Je n’ai pas de solution. Je ne dis pas que les jeunes sont hypers travaillants ou qu’ils sont hypers paresseux, je dis juste qu’ils ont eu une drôle de période à passer et qu’ils font partie des deux premières générations à ne pas être éduqués à la maison. Ils ont des aspects différents dans leur développement, ils ont passé, pour certains très jeunes, au travers d’une pandémie remplie d’informations qu’ils n’avaient peut-être pas la maturité de gérer. Peut-être qu’on pourrait penser à ne pas les former au travail de la même manière que nous l’avons été, car ils ne sont pas nous? Peut-être qu’il faut innover? Peut-être qu’il faut réaliser que certains ont vécu la perte de revenus ou d’emploi de leurs parents durant la pandémie? Peut-être qu’il faut comprendre que les troubles anxieux chez les jeunes sont en hausse et que les ressources pour les aider sont en baisse?
J’ai vu une jeune hôtesse d’environ 16 ans se faire hurler dessus, car une section du restaurant était fermée et que le client ne comprenais pas pourquoi il ne pouvait pas aller s’y asseoir.
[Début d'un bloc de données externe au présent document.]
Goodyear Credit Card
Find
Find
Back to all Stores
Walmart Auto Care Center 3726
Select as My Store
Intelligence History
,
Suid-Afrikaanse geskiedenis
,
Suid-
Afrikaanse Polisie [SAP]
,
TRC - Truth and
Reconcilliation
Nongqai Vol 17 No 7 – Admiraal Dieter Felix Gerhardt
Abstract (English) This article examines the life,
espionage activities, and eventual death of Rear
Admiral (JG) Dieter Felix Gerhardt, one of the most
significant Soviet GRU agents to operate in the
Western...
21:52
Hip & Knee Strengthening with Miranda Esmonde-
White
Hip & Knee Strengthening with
Elle a tout tenté: politesse, explication et sourire. Le client lui a littéralement dit: «Tu es conne ou quoi? Ton resto est à moitié vide». Les yeux dans l’eau, elle a fini par répéter doucement que son gérant ne voulait pas qu’elle ouvre cette section par manque de staff. Le client est parti en trombe en ne démontrant aucune habileté sociale devant ses trois enfants. Pourtant, elle, elle était au poste, sans expérience, peut-être avec peu de savoir-faire en restauration, mais avec un savoir-être impeccable, même avec son iPhone dans la poche!
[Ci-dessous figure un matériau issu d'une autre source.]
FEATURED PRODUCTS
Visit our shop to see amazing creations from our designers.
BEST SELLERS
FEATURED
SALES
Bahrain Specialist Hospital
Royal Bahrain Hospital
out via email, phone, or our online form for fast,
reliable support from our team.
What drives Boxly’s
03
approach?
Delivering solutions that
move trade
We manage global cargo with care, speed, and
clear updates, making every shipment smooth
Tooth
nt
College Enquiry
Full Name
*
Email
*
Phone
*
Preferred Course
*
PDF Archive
Je souhaite que nous soutenions nos jeunes, que nous prenions le temps de voir où ils sont rendus et ce qu’ils comprennent. En tant que patrons ou clients, tendons leur la main. Quand nous ne pourrons plus marcher ou parler, un jour, ce sont eux qui nous tendrons la leur. Donnons-leur socialement ce qu’il leur a manqué pendant la pandémie: du présentiel de qualité.